IAEA sees continued German commitment to waste management

21 November 2022

Germany has demonstrated commitment to the continued development of its national radioactive waste management programme since a previous review in 2019, a follow-up International Atomic Energy Agency (IAEA) mission has concluded.

How Germany's planned Konrad low and intermediate-level waste repository site could appear (Image: BGE)

The IAEA sent an Integrated Review Service for Radioactive Waste and Spent Fuel Management, Decommissioning and Remediation (Artemis) mission to Germany in 2019 at the request of the German government.

Artemis missions provide independent expert opinion and advice, drawn from an international team of specialists convened by the IAEA. Reviews are based on the IAEA safety standards and technical guidance, as well as international good practices.

A second mission - the first IAEA follow-up to an Artemis mission - was carried out from 7 to 12 November to review the implementation of the findings identified during the initial mission in 2019. The team comprised seven experts from Belgium, Finland, France, Italy, the UK and two IAEA staff members.

The scope of the Artemis follow-up mission covered all aspects and topics related to the development and implementation of the radioactive waste management programme.

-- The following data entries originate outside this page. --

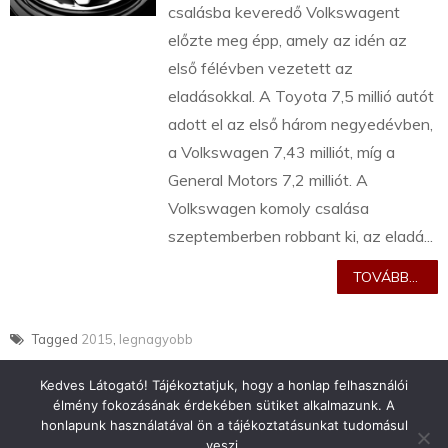
csalásba keveredő Volkswagent
előzte meg épp, amely az idén az
első félévben vezetett az
eladásokkal. A Toyota 7,5 millió autót
adott el az első három negyedévben,
a Volkswagen 7,43 milliót, míg a
General Motors 7,2 milliót. A
Volkswagen komoly csalása
szeptemberben robbant ki, az eladá...
TOVÁBB...
Tagged
2015
,
legnagyobb
Kedves Látogató! Tájékoztatjuk, hogy a honlap felhasználói
élmény fokozásának érdekében sütiket alkalmazunk. A
honlapunk használatával ön a tájékoztatásunkat tudomásul
veszi.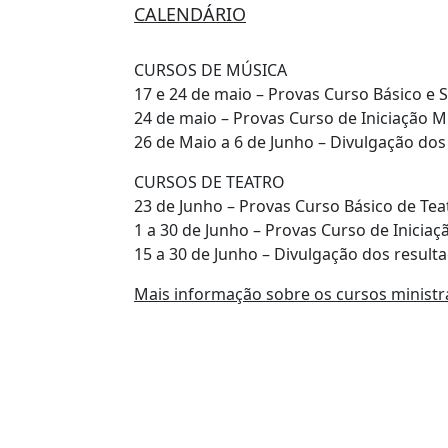
CALENDÁRIO
CURSOS DE MÚSICA
17 e 24 de maio – Provas Curso Básico e
24 de maio – Provas Curso de Iniciação M
26 de Maio a 6 de Junho – Divulgação dos
CURSOS DE TEATRO
23 de Junho – Provas Curso Básico de Tea
1 a 30 de Junho – Provas Curso de Iniciaç
15 a 30 de Junho – Divulgação dos result
Mais informação sobre os cursos minist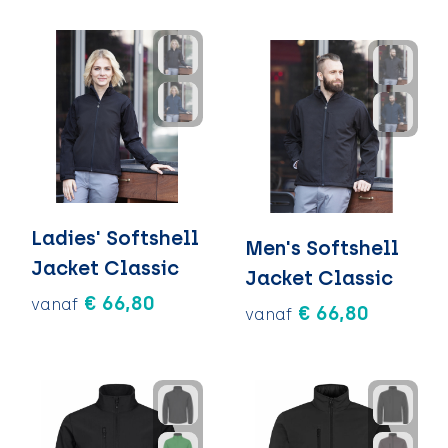
Ladies' Softshell
Men's Softshell
Jacket Classic
Jacket Classic
€ 66,80
vanaf
€ 66,80
vanaf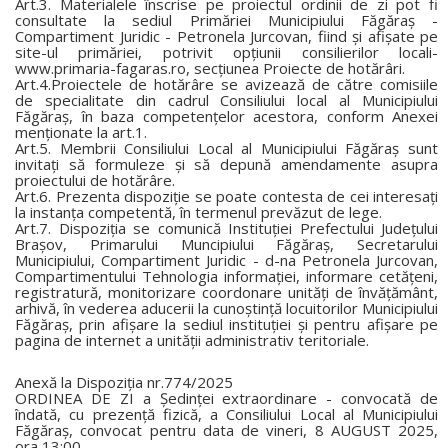
Art.3. Materialele înscrise pe proiectul ordinii de zi pot fi
consultate la sediul Primăriei Municipiului Făgăraș -
Compartiment Juridic - Petronela Jurcovan, fiind și afișate pe
site-ul primăriei, potrivit opțiunii consilierilor locali-
www.primaria-fagaras.ro, secțiunea Proiecte de hotărâri.
Art.4.Proiectele de hotărâre se avizează de către comisiile
de specialitate din cadrul Consiliului local al Municipiului
Făgăraș, în baza competențelor acestora, conform Anexei
menționate la art.1.
Art.5. Membrii Consiliului Local al Municipiului Făgăraș sunt
invitați să formuleze și să depună amendamente asupra
proiectului de hotărâre.
Art.6. Prezenta dispoziție se poate contesta de cei interesați
la instanța competentă, în termenul prevăzut de lege.
Art.7. Dispoziția se comunică Instituției Prefectului Județului
Brașov, Primarului Muncipiului Făgăraș, Secretarului
Municipiului, Compartiment Juridic - d-na Petronela Jurcovan,
Compartimentului Tehnologia informației, informare cetățeni,
registratură, monitorizare coordonare unități de învățământ,
arhivă, în vederea aducerii la cunoștință locuitorilor Municipiului
Făgăraș, prin afișare la sediul instituției și pentru afișare pe
pagina de internet a unității administrativ teritoriale.
Anexă la Dispoziția nr.774/2025
ORDINEA DE ZI a Ședinței extraordinare - convocată de
îndată, cu prezență fizică, a Consiliului Local al Municipiului
Făgăraș, convocat pentru data de vineri, 8 AUGUST 2025,
ora 13:00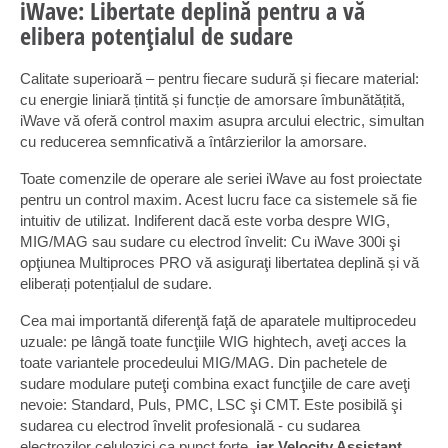
iWave: Libertate deplină pentru a vă
elibera potențialul de sudare
Calitate superioară – pentru fiecare sudură și fiecare material:
cu energie liniară țintită și funcție de amorsare îmbunătățită,
iWave vă oferă control maxim asupra arcului electric, simultan
cu reducerea semnficativă a întârzierilor la amorsare.
Toate comenzile de operare ale seriei iWave au fost proiectate
pentru un control maxim. Acest lucru face ca sistemele să fie
intuitiv de utilizat. Indiferent dacă este vorba despre WIG,
MIG/MAG sau sudare cu electrod învelit: Cu iWave 300i şi
opţiunea Multiproces PRO vă asiguraţi libertatea deplină și vă
eliberați potențialul de sudare.
Cea mai importantă diferenţă faţă de aparatele multiprocedeu
uzuale: pe lângă toate funcţiile WIG hightech, aveţi acces la
toate variantele procedeului MIG/MAG. Din pachetele de
sudare modulare puteţi combina exact funcţiile de care aveţi
nevoie: Standard, Puls, PMC, LSC şi CMT. Este posibilă şi
sudarea cu electrod învelit profesională - cu sudarea
electrozilor celulozici ca punct forte,
iar Velocity Assistant,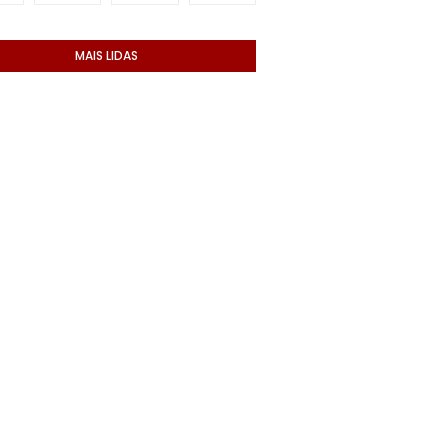
MAIS LIDAS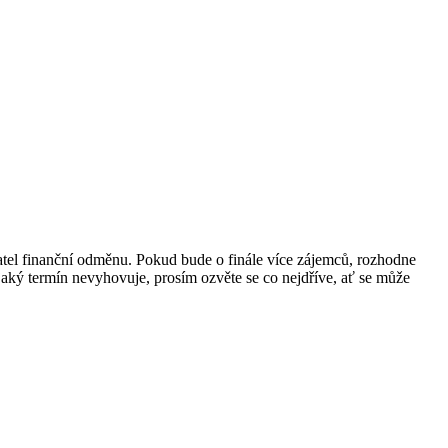
adatel finanční odměnu. Pokud bude o finále více zájemců, rozhodne
jaký termín nevyhovuje, prosím ozvěte se co nejdříve, ať se může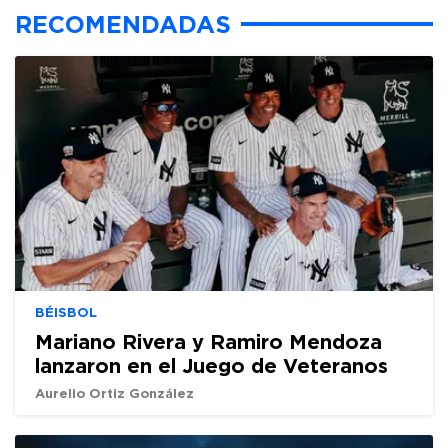
RECOMENDADAS
BÉISBOL
Mariano Rivera y Ramiro Mendoza
lanzaron en el Juego de Veteranos
Aurelio Ortiz González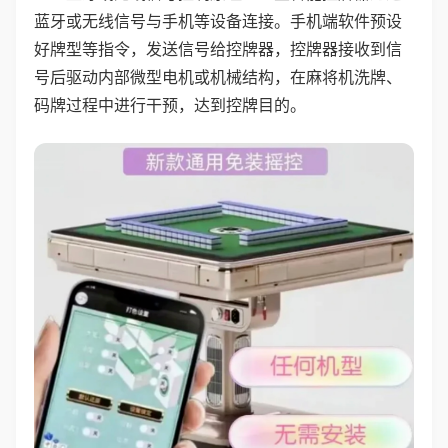
蓝牙或无线信号与手机等设备连接。手机端软件预设
好牌型等指令，发送信号给控牌器，控牌器接收到信
号后驱动内部微型电机或机械结构，在麻将机洗牌、
码牌过程中进行干预，达到控牌目的。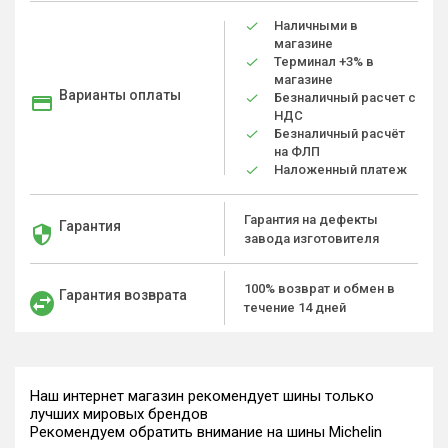
Наличными в
магазине
Терминал +3% в
магазине
Варианты оплаты
Безналичный расчет с
НДС
Безналичный расчёт
на ФЛП
Наложенный платеж
Гарантия на дефекты
Гарантия
завода изготовителя
100% возврат и обмен в
Гарантия возврата
течение 14 дней
Наш интернет магазин рекомендует шины только
лучших мировых брендов
Рекомендуем обратить внимание на шины Michelin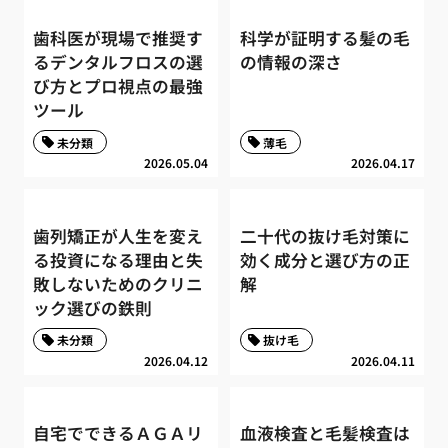
歯科医が現場で推奨す
科学が証明する髪の毛
るデンタルフロスの選
の情報の深さ
び方とプロ視点の最強
ツール
未分類
薄毛
2026.05.04
2026.04.17
歯列矯正が人生を変え
二十代の抜け毛対策に
る投資になる理由と失
効く成分と選び方の正
敗しないためのクリニ
解
ック選びの鉄則
未分類
抜け毛
2026.04.12
2026.04.11
自宅でできるＡＧＡリ
血液検査と毛髪検査は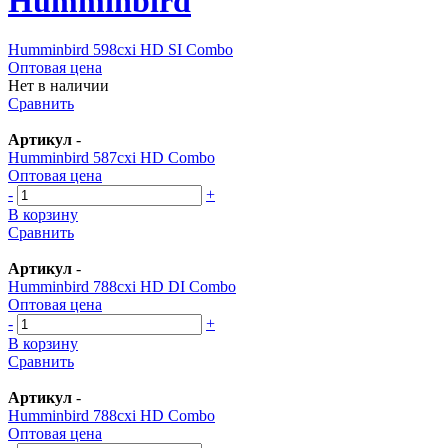
Humminbird
Humminbird 598cxi HD SI Combo
Оптовая цена
Нет в наличии
Сравнить
Артикул
-
Humminbird 587cxi HD Combo
Оптовая цена
-
+
В корзину
Сравнить
Артикул
-
Humminbird 788cxi HD DI Combo
Оптовая цена
-
+
В корзину
Сравнить
Артикул
-
Humminbird 788cxi HD Combo
Оптовая цена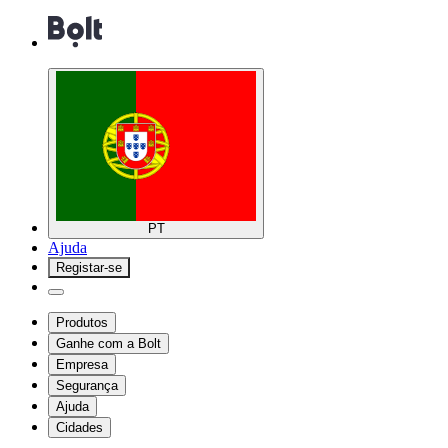
PT
Ajuda
Registar-se
Produtos
Ganhe com a Bolt
Empresa
Segurança
Ajuda
Cidades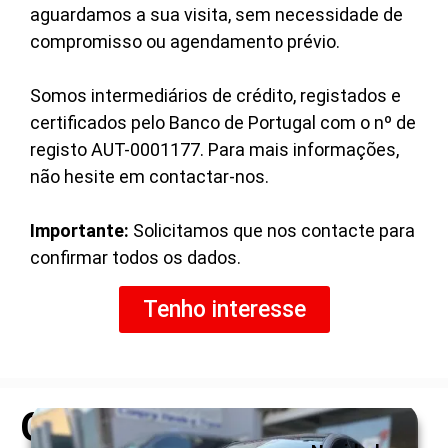
aguardamos a sua visita, sem necessidade de
compromisso ou agendamento prévio.
Somos intermediários de crédito, registados e
certificados pelo Banco de Portugal com o nº de
registo AUT-0001177. Para mais informações,
não hesite em contactar-nos.
Importante:
Solicitamos que nos contacte para
confirmar todos os dados.
Tenho interesse
Outras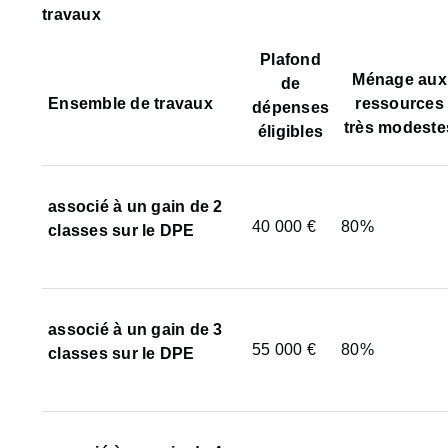
travaux
Plafond
Ménage aux
de
Ensemble de travaux
ressources
dépenses
très modeste
éligibles
associé à un gain de 2
40 000 €
80%
classes
sur le DPE
associé à un gain de 3
55 000 €
80%
classes
sur le DPE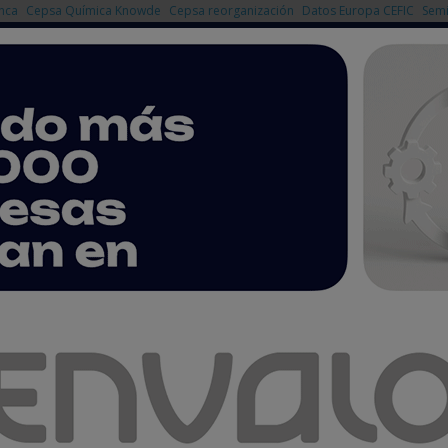
nca
Cepsa Química Knowde
Cepsa reorganización
Datos Europa CEFIC
Semi
NOTICIAS
PRODUCTOS
AGENDA
EMPRESAS PREMIUM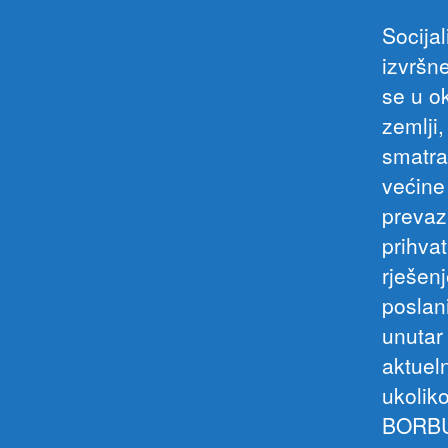
Socija
izvršn
se u o
zemlji
smatra 
većine
prevaz
prihva
rješen
poslan
unutar
aktueln
ukolik
BORBU.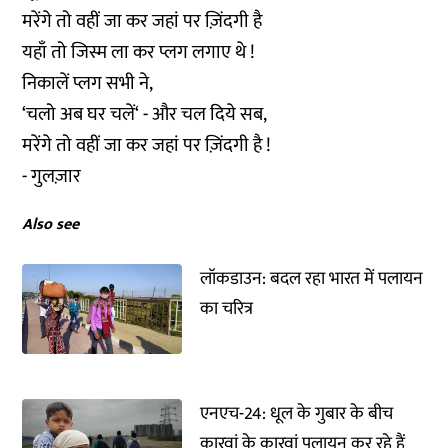
मरेंगे तो वहीं जा कर जहां पर ज़िंदगी है
यहाँ तो जिस्म ला कर प्लग लगाए थे !
निकालें प्लग सभी ने,
‘चलो अब घर चलें‘ - और चल दिये सब,
मरेंगे तो वहीं जा कर जहां पर ज़िंदगी है !
- गुलज़ार
Also see
लॉकडाउन: बदल रहा भारत में पलायन
का चरित्र
एनएच-24: धूल के गुबार के बीच
कारवां के कारवां पलायन कर रहे हैं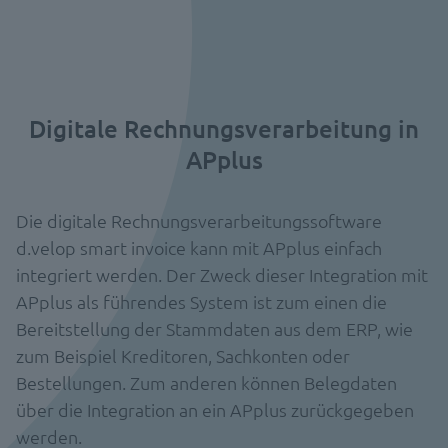
Digitale Rechnungsverarbeitung in
APplus
Die digitale Rechnungsverarbeitungssoftware
d.velop smart invoice kann mit APplus einfach
integriert werden. Der Zweck dieser Integration mit
APplus als führendes System ist zum einen die
Bereitstellung der Stammdaten aus dem ERP, wie
zum Beispiel Kreditoren, Sachkonten oder
Bestellungen. Zum anderen können Belegdaten
über die Integration an ein APplus zurückgegeben
werden.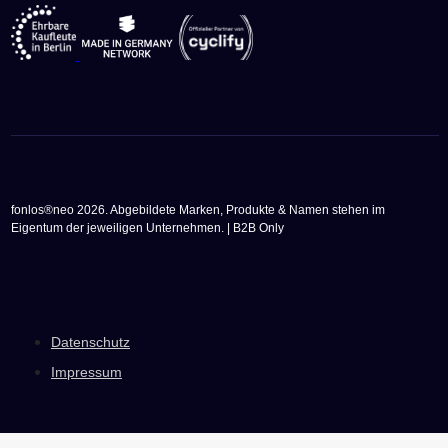
fonlos®neo 2026. Abgebildete Marken, Produkte & Namen stehen im
Eigentum der jeweiligen Unternehmen. | B2B Only
Datenschutz
Impressum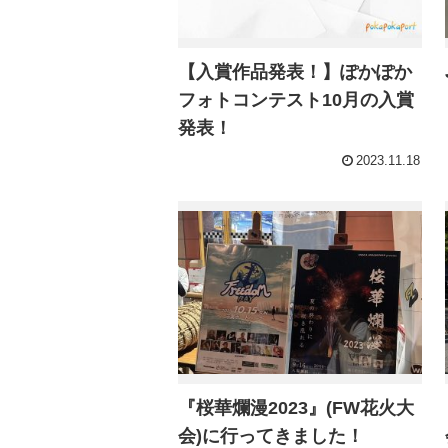
【入賞作品発表！】ぽかぽか
フォトコンテスト10月の入賞
発表！
2023.11.18
『桜華爛漫2023』(FW花火大
会)に行ってきました！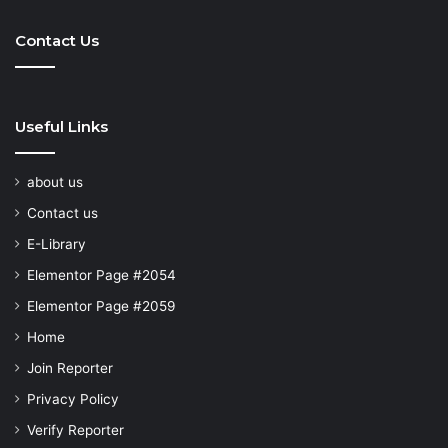
Hunt
Contact Us
Useful Links
about us
Contact us
E-Library
Elementor Page #2054
Elementor Page #2059
Home
Join Reporter
Privacy Policy
Verify Reporter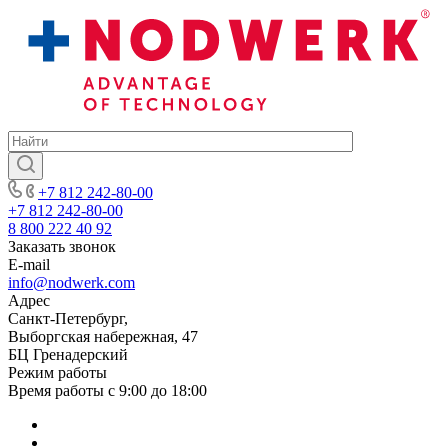
+7 812 242-80-00
+7 812 242-80-00
8 800 222 40 92
Заказать звонок
E-mail
info@nodwerk.com
Адрес
Санкт-Петербург,
Выборгская набережная, 47
БЦ Гренадерский
Режим работы
Время работы с 9:00 до 18:00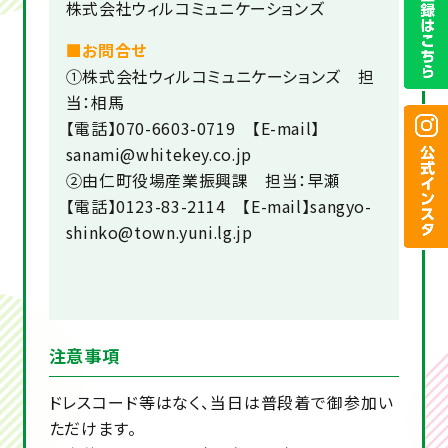
株式会社ウィルコミュニケーションズ
■お問合せ
①株式会社ウィルコミュニケーションズ 担
当：相馬
【電話】070-6603-0719 【E-mail】
sanami@whitekey.co.jp
②由仁町役場産業振興課 担当：早瀬
【電話】0123-83-2114 【E-mail】sangyo-
shinko@town.yuni.lg.jp
注意事項
ドレスコード等はなく、当日は普段着で御参加い
ただけます。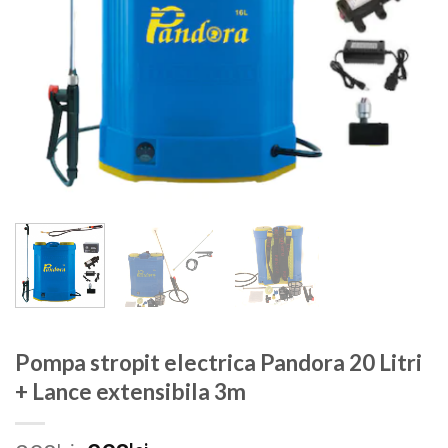
Pompa stropit electrica Pandora 20 Litri
+ Lance extensibila 3m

The mission focused on the national policy and strategy for the management of radioactive waste, application of selection criteria in the identification of a site for a disposal facility for high-level radioactive waste, and cost assessment for the programme. It also reviewed the national plan and cost estimation for the retrieval of waste from the Asse II former salt mine.

The team noted that the majority of the initial recommendations and suggestions had been addressed and advised Germany to apply a consistent approach across future activities related to cost assessment of the radioactive waste management programme.

"Germany, as the first country to call for a follow-up Artemis mission, has shown its dedication to meet the findings from 2019 and strong commitment to transparency of communications, in the interest of improving standards of safety in implementing its national programme for radioactive waste management," said mission team leader Patrice François of France's Institute for Radiological Protection and Nuclear Safety.

Of the three recommendations and 12 suggestions identified in the initial mission, two recommendations and two suggestions require further development, the team said. These include: updating the cost assessment for the national waste management programme in the cost report, based on a consistent approach across all activities, including waste retrieval from Asse II mine; analysing risk and uncertainty when updating the cost assessment for all public sector components of the radioactive waste and used fuel management programme; assessing whether the geosphere requirements for non-heat generating waste are different from those for high-level waste and, if they are, taking them into account in the application of disposal facility siting criteria; and making greater use of the radioactive waste inventory to monitor changes in the inventory over time and demonstrate waste minimisation.

"We are happy that we were able to demonstrate that we made progress, that most of the 2019 findings could be closed and that no new ones were identified," said Gerrit Niehaus, Director General for Nuclear Safety and Radiation Safety at Germany's Federal Ministry for the Environment, Nature Conservation, Nuclear Safety and Consumer Protection. "The findings that remain open will be used to guide us on our way to further improve the safe management of radioactive waste in Germany, our national programme and our communication."

The final mission report will be provided to the government in about two months.